Когда медики сказали, что у нее никогда не будет детей,
Хасинта не удивилась. Она была убита горем, но не удивилась, когда ее муж через
три года после свадьбы заявил, что уходит к другой, потому как она —
заброшенное, бесплодное поле, потому что она не женщина. Захарию она считала посланцем
небес, несмотря на то, что он был облачен в черное. Он сиял, как ангел, и был
самым красивым мужчиной, какого она когда-либо видела, наяву или во сне. И в
его отсутствие Хасинта разговаривала с Богом напрямую, не видя Его и не ожидая
от Него ответа, ведь по сравнению со всеми бедами мира ее собственные, в конце
концов, просто ничтожны. Все ее монологи, обращенные к Богу, были на одну и ту
же тему: она желала только одного — быть матерью, быть женщиной.

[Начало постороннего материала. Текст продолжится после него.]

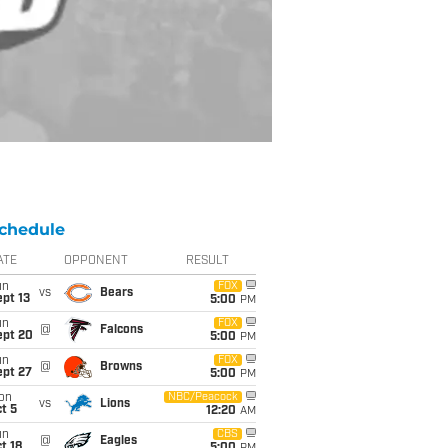
chedule
ATE
OPPONENT
RESULT
un
FOX
vs
Bears
pt 13
5:00
PM
un
FOX
@
Falcons
ept 20
5:00
PM
un
FOX
@
Browns
ept 27
5:00
PM
on
NBC/Peacock
vs
Lions
t 5
12:20
AM
un
CBS
@
Eagles
t 18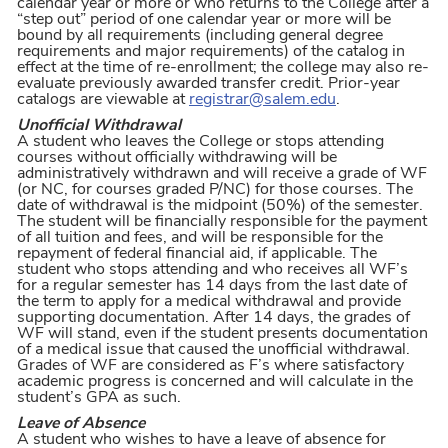
calendar year or more or who returns to the College after a
“step out” period of one calendar year or more will be
bound by all requirements (including general degree
requirements and major requirements) of the catalog in
effect at the time of re-enrollment; the college may also re-
evaluate previously awarded transfer credit. Prior-year
catalogs are viewable at
registrar@salem.edu
.
Unofficial Withdrawal
A student who leaves the College or stops attending
courses without officially withdrawing will be
administratively withdrawn and will receive a grade of WF
(or NC, for courses graded P/NC) for those courses. The
date of withdrawal is the midpoint (50%) of the semester.
The student will be financially responsible for the payment
of all tuition and fees, and will be responsible for the
repayment of federal financial aid, if applicable. The
student who stops attending and who receives all WF’s
for a regular semester has 14 days from the last date of
the term to apply for a medical withdrawal and provide
supporting documentation. After 14 days, the grades of
WF will stand, even if the student presents documentation
of a medical issue that caused the unofficial withdrawal.
Grades of WF are considered as F’s where satisfactory
academic progress is concerned and will calculate in the
student’s GPA as such.
Leave of Absence
A student who wishes to have a leave of absence for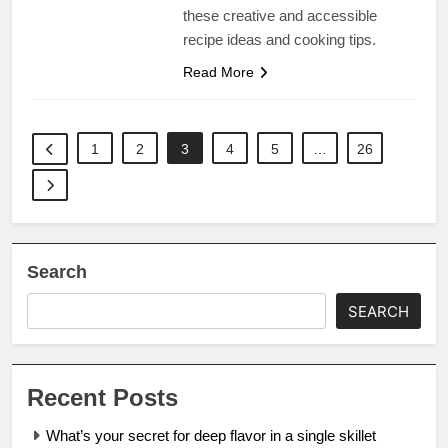
these creative and accessible
recipe ideas and cooking tips.
Read More
1
2
3
4
5
…
26
Search
SEARCH
Recent Posts
What’s your secret for deep flavor in a single skillet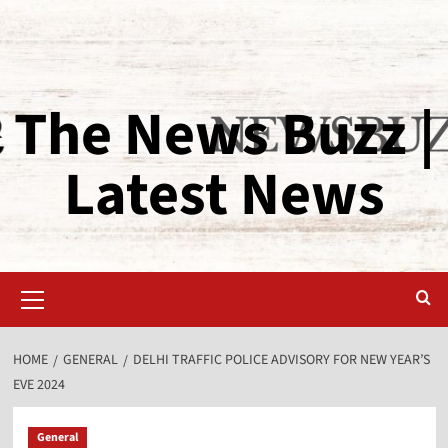
The News Buzz |
Latest News
HOME
GENERAL
DELHI TRAFFIC POLICE ADVISORY FOR NEW YEAR’S
EVE 2024
General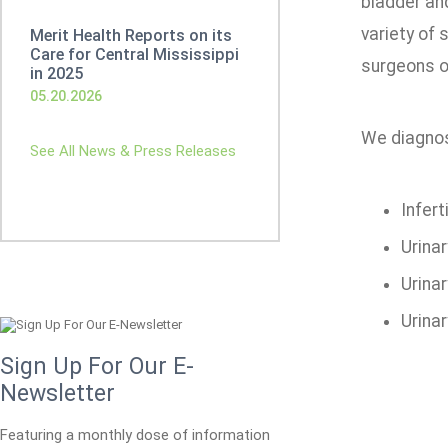
bladder and
variety of 
Merit Health Reports on its
Care for Central Mississippi
surgeons o
in 2025
05.20.2026
We diagnose
See All News & Press Releases
Inferti
Urina
Urina
Urina
Sign Up For Our E-
Newsletter
Featuring a monthly dose of information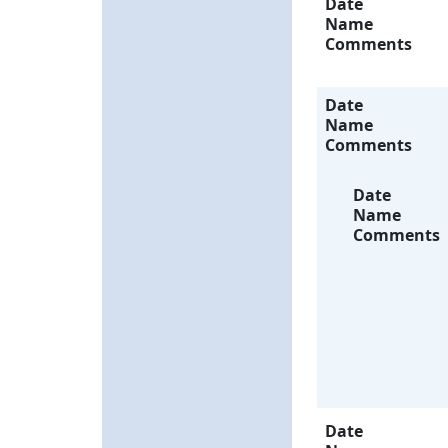
Date
Name
Comments
Date
Name
Comments
Date
Name
Comments
Date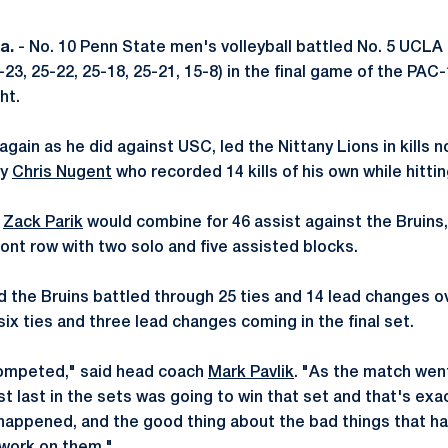
a.
- No. 10 Penn State men's volleyball battled No. 5 UCLA in
5-23, 25-22, 25-18, 25-21, 15-8) in the final game of the PA
ht.
 again as he did against USC, led the Nittany Lions in kills
by
Chris Nugent
who recorded 14 kills of his own while hitting
d
Zack Parik
would combine for 46 assist against the Bruins
ont row with two solo and five assisted blocks.
d the Bruins battled through 25 ties and 14 lead changes o
six ties and three lead changes coming in the final set.
competed," said head coach
Mark Pavlik
. "As the match went 
t last in the sets was going to win that set and that's ex
 happened, and the good thing about the bad things that ha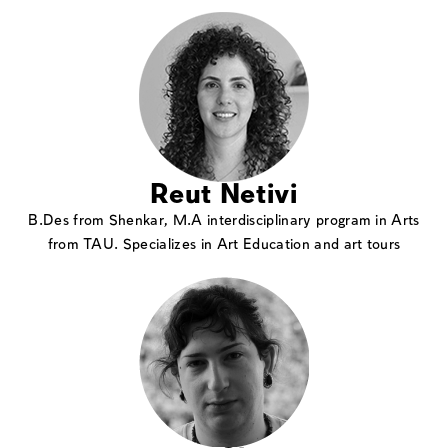
Reut Netivi
B.Des from Shenkar, M.A interdisciplinary program in Arts
from TAU. Specializes in Art Education and art tours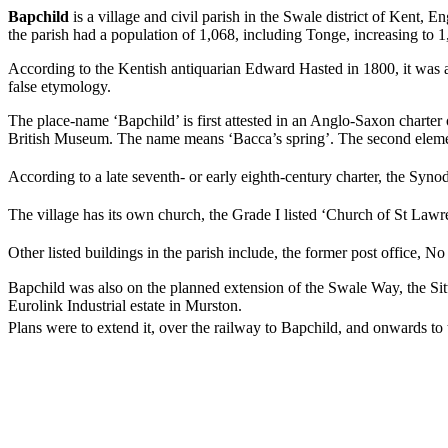
Bapchild
is a village and civil parish in the Swale district of Kent, 
the parish had a population of 1,068, including Tonge, increasing to 
According to the Kentish antiquarian Edward Hasted in 1800, it was a
false etymology.
The place-name ‘Bapchild’ is first attested in an Anglo-Saxon charte
British Museum. The name means ‘Bacca’s spring’. The second elem
According to a late seventh- or early eighth-century charter, the Synod
The village has its own church, the Grade I listed ‘Church of St Lawre
Other listed buildings in the parish include, the former post office, N
Bapchild was also on the planned extension of the Swale Way, the Si
Eurolink Industrial estate in Murston.
Plans were to extend it, over the railway to Bapchild, and onwards to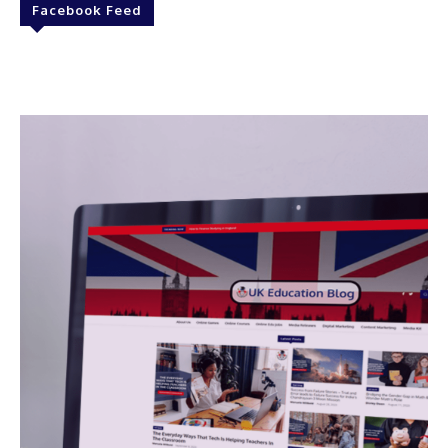
Facebook Feed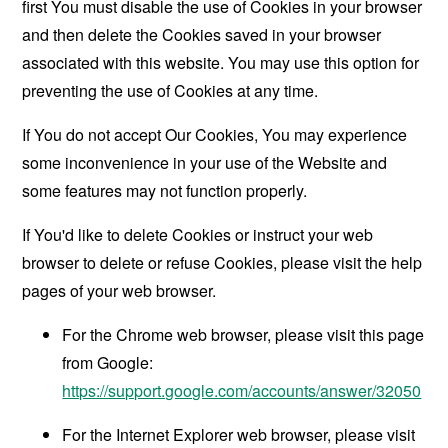
first You must disable the use of Cookies in your browser
and then delete the Cookies saved in your browser
associated with this website. You may use this option for
preventing the use of Cookies at any time.
If You do not accept Our Cookies, You may experience
some inconvenience in your use of the Website and
some features may not function properly.
If You'd like to delete Cookies or instruct your web
browser to delete or refuse Cookies, please visit the help
pages of your web browser.
For the Chrome web browser, please visit this page
from Google:
https://support.google.com/accounts/answer/32050
For the Internet Explorer web browser, please visit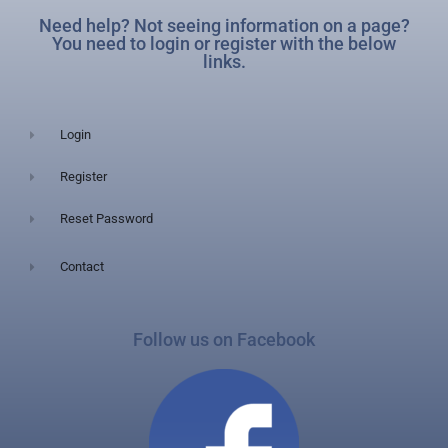
Need help? Not seeing information on a page?
You need to login or register with the below
links.
Login
Register
Reset Password
Contact
Follow us on Facebook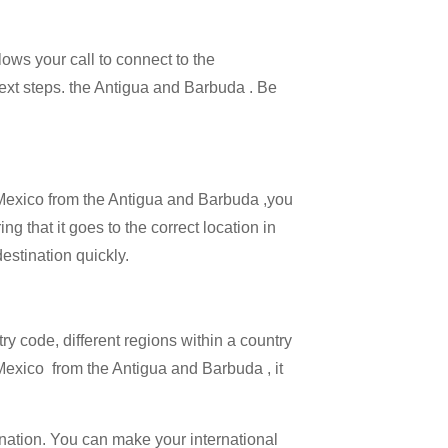
lows your call to connect to the
 next steps. the Antigua and Barbuda . Be
l Mexico from the Antigua and Barbuda ,you
ng that it goes to the correct location in
estination quickly.
try code, different regions within a country
 Mexico from the Antigua and Barbuda , it
ination. You can make your international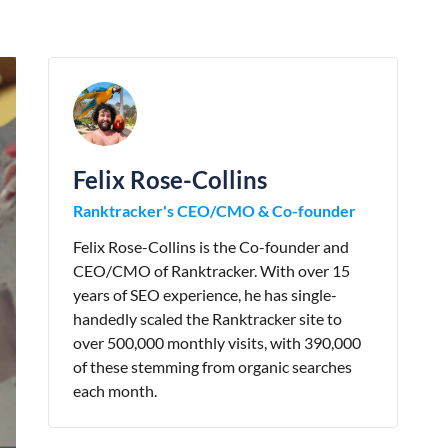
Felix Rose-Collins
Ranktracker's CEO/CMO & Co-founder
Felix Rose-Collins is the Co-founder and
CEO/CMO of Ranktracker. With over 15
years of SEO experience, he has single-
handedly scaled the Ranktracker site to
over 500,000 monthly visits, with 390,000
of these stemming from organic searches
each month.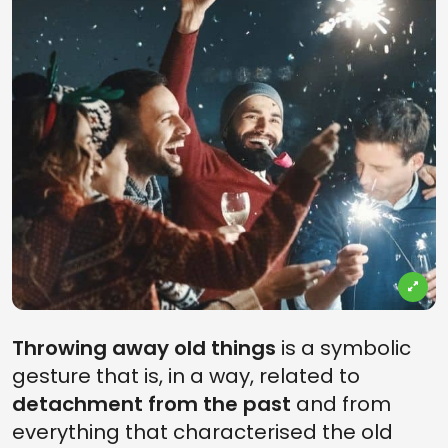
Throwing away old things
is a symbolic
gesture that is, in a way, related to
detachment from the past
and from
everything that characterised the old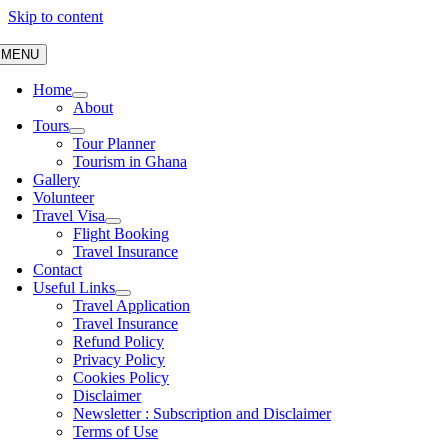
Skip to content
MENU
Home
About
Tours
Tour Planner
Tourism in Ghana
Gallery
Volunteer
Travel Visa
Flight Booking
Travel Insurance
Contact
Useful Links
Travel Application
Travel Insurance
Refund Policy
Privacy Policy
Cookies Policy
Disclaimer
Newsletter : Subscription and Disclaimer
Terms of Use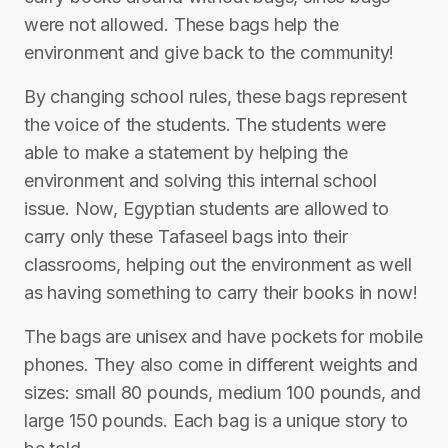
were not allowed. These bags help the
environment and give back to the community!
By changing school rules, these bags represent
the voice of the students. The students were
able to make a statement by helping the
environment and solving this internal school
issue. Now, Egyptian students are allowed to
carry only these Tafaseel bags into their
classrooms, helping out the environment as well
as having something to carry their books in now!
The bags are unisex and have pockets for mobile
phones. They also come in different weights and
sizes: small 80 pounds, medium 100 pounds, and
large 150 pounds. Each bag is a unique story to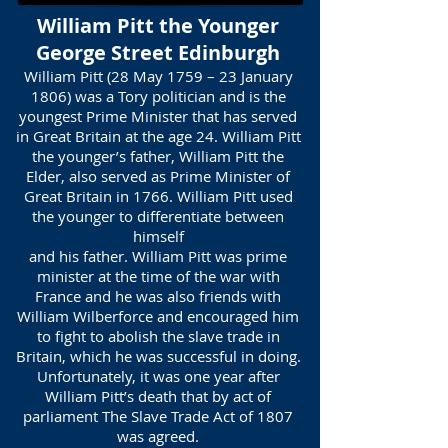
William Pitt the Younger
George Street Edinburgh
William Pitt (28 May 1759 – 23 January
1806) was a Tory politician and is the
youngest Prime Minister that has served
in Great Britain at the age 24. William Pitt
the younger’s father, William Pitt the
Elder, also served as Prime Minister of
Great Britain in 1766. William Pitt used
the younger to differentiate between
himself
and his father. William Pitt was prime
minister at the time of the war with
France and he was also friends with
William Wilberforce and encouraged him
to fight to abolish the slave trade in
Britain, which he was successful in doing.
Unfortunately, it was one year after
William Pitt’s death that by act of
parliament The Slave Trade Act of 1807
was agreed.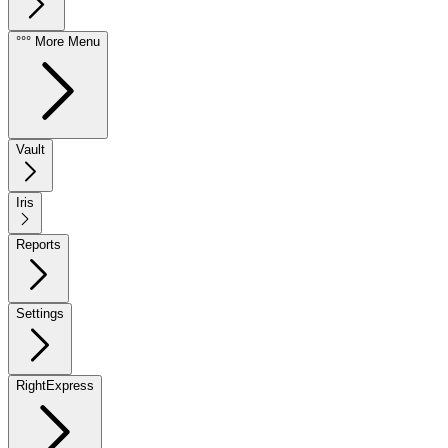
°°° More Menu
Vault
Iris
Reports
Settings
RightExpress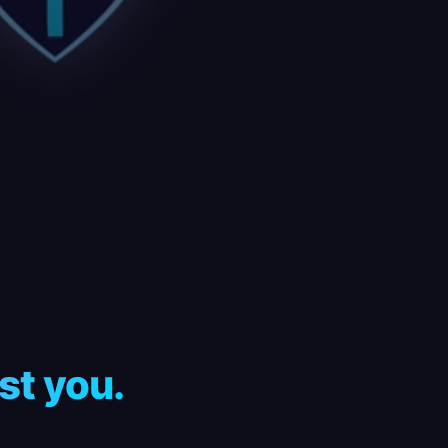
st you.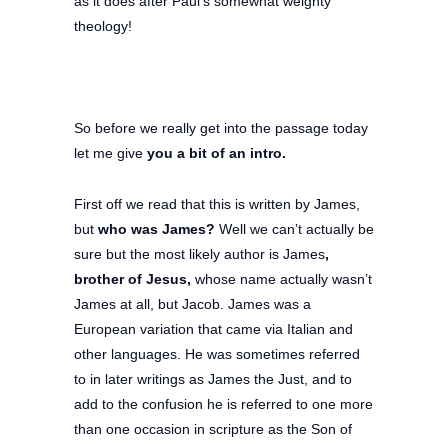
as it does after Paul’s somewhat weighty
theology!
So before we really get into the passage today
let me give
you a bit of an intro.
First off we read that this is written by James,
but
who was James?
Well we can’t actually be
sure but the most likely author is James
,
brother of Jesus,
whose name actually wasn’t
James at all, but Jacob. James was a
European variation that came via Italian and
other languages. He was sometimes referred
to in later writings as James the Just, and to
add to the confusion he is referred to one more
than one occasion in scripture as the Son of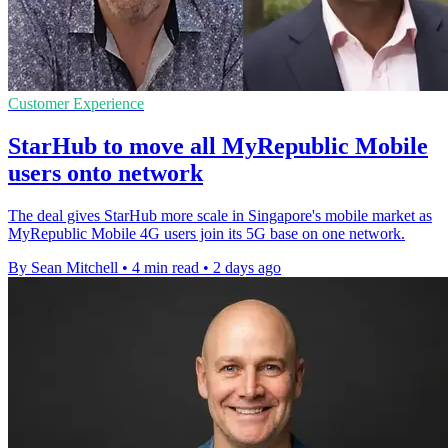
Customer Experience
StarHub to move all MyRepublic Mobile
users onto network
The deal gives StarHub more scale in Singapore's mobile market as
MyRepublic Mobile 4G users join its 5G base on one network.
By Sean Mitchell
•
4 min read
•
2 days ago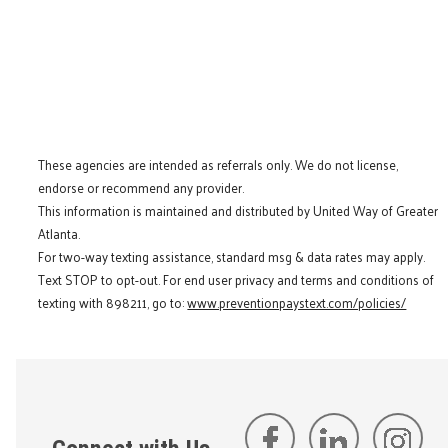
These agencies are intended as referrals only. We do not license,
endorse or recommend any provider.
This information is maintained and distributed by United Way of Greater
Atlanta.
For two-way texting assistance, standard msg & data rates may apply.
Text STOP to opt-out. For end user privacy and terms and conditions of
texting with 898211, go to:
www.preventionpaystext.com/policies/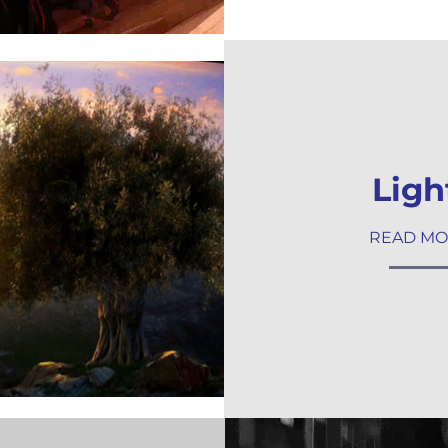
Ligh
READ M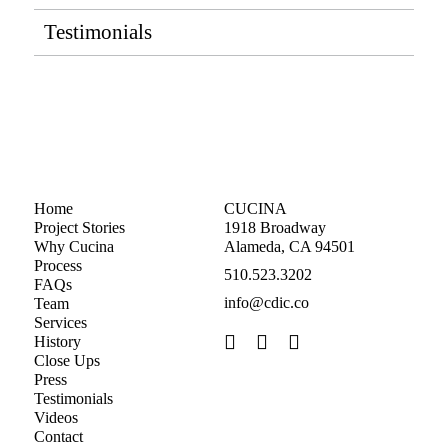
Testimonials
Home
CUCINA
Project Stories
1918 Broadway
Why Cucina
Alameda, CA 94501
Process
510.523.3202
FAQs
info@cdic.co
Team
Services
History
Close Ups
Press
Testimonials
Videos
Contact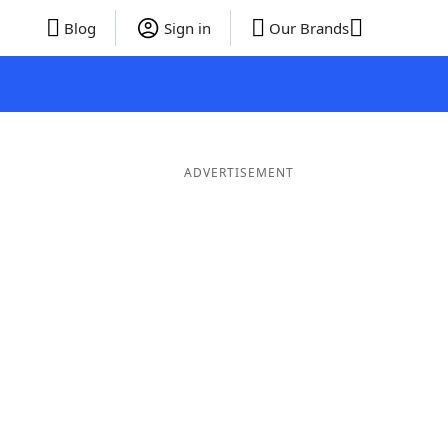
Blog
Sign in
Our Brands
ADVERTISEMENT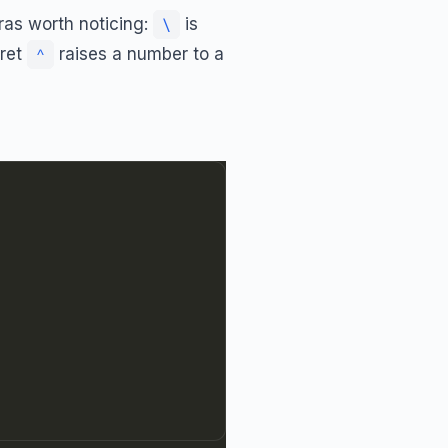
ras worth noticing:
is
\
aret
raises a number to a
^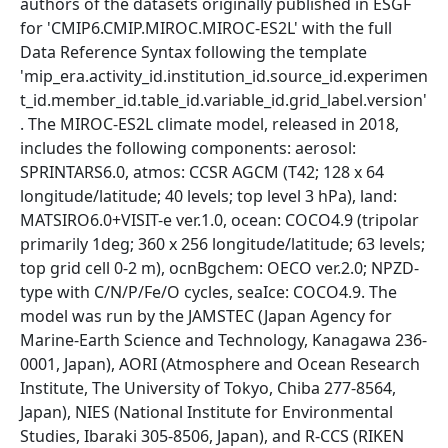
authors of the datasets originally published in ESGF
for 'CMIP6.CMIP.MIROC.MIROC-ES2L' with the full
Data Reference Syntax following the template
'mip_era.activity_id.institution_id.source_id.experimen
t_id.member_id.table_id.variable_id.grid_label.version'
. The MIROC-ES2L climate model, released in 2018,
includes the following components: aerosol:
SPRINTARS6.0, atmos: CCSR AGCM (T42; 128 x 64
longitude/latitude; 40 levels; top level 3 hPa), land:
MATSIRO6.0+VISIT-e ver.1.0, ocean: COCO4.9 (tripolar
primarily 1deg; 360 x 256 longitude/latitude; 63 levels;
top grid cell 0-2 m), ocnBgchem: OECO ver.2.0; NPZD-
type with C/N/P/Fe/O cycles, seaIce: COCO4.9. The
model was run by the JAMSTEC (Japan Agency for
Marine-Earth Science and Technology, Kanagawa 236-
0001, Japan), AORI (Atmosphere and Ocean Research
Institute, The University of Tokyo, Chiba 277-8564,
Japan), NIES (National Institute for Environmental
Studies, Ibaraki 305-8506, Japan), and R-CCS (RIKEN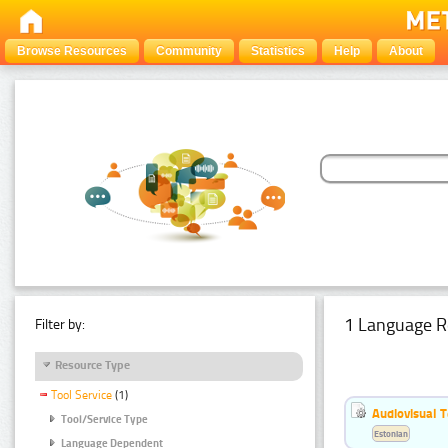
Browse Resources
Community
Statistics
Help
About
1 Language R
Filter by:
Resource Type
Tool Service
(1)
Audiovisual T
Tool/Service Type
Estonian
Language Dependent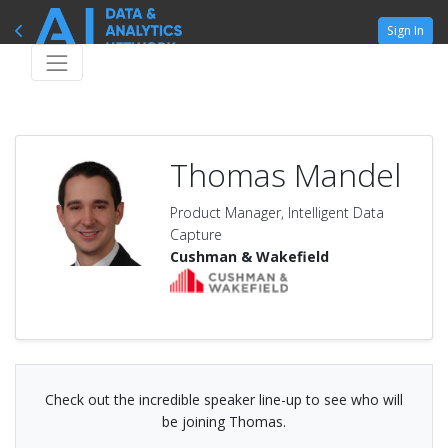
Sign In
Thomas Mandel
Product Manager, Intelligent Data
Capture
Cushman & Wakefield
Check out the incredible speaker line-up to see who will
be joining Thomas.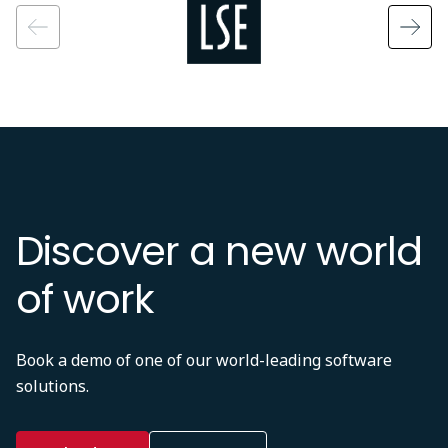
Discover a new world
of work
Book a demo of one of our world-leading software
solutions.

Однажды, когда она молилась в церкви, к ней подошел мужчина,
в котором она сразу же узнала Захарию. Он был одет как всегда и держал на руках
своего зловещего кота. Годы никак не отразились на нем, и все так же сияли его
великолепные, как у благородной дамы, длинные и острые ногти. Ангел признался,
что пришел потому, что Бог не расположен отвечать на ее мольбы. Захария сказал,
чтобы она не беспокоилась, что он так или иначе найдет способ послать ей
ребенка. Он склонился над ней, прошептал слово «Тибидабо» и нежно поцеловал в
губы. В момент прикосновения этих мягких, сладких губ Хасинте было видение: у
нее будет ребенок, девочка, и ей не понадобится для этого мужчина (после трех
лет супружеских отношений с мужем, который делал свое дело, закрывая ей лицо
подушкой и бормоча: «Не смотри на меня, свинья», это известие вызвало у нее
вздох облегчения). Та девочка должна была ждать ее в далеком городе, лежащем
между горной луной и морем света, городе странных зданий, существующих только
во снах. Потом Хасинта не могла сказать, был ли визит Захарии очередным сном,
или действительно ангел явился ей в толедском соборе, со своим котом и свежим
алым маникюром. В чем она не сомневалась, так это в истинности его
предсказаний. В тот же вечер она поговорила с приходским диаконом, человеком
начитанным и повидавшим мир (по слухам, он побывал даже в Андорре и мог сказать
пару слов по-баскски). Диакон не припомнил ангела Захарии в рядах крылатого
небесного воинства. Он внимательно выслушал рассказ о видении Хасинты, особенно
описание чего-то вроде церкви, которая, по ее словам, была похожа на большую
гребенку из растопленного шоколада. Мудрый диакон сказал ей: «Хасинта, ты
видела Барселону, великую волшебницу, и собор Святого Семейства, собор
искупления…» Через две недели, с узлом, требником и первой за пять лет улыбкой,
Хасинта отправилась в Барселону, убежденная, что все описанное ангелом
сбудется.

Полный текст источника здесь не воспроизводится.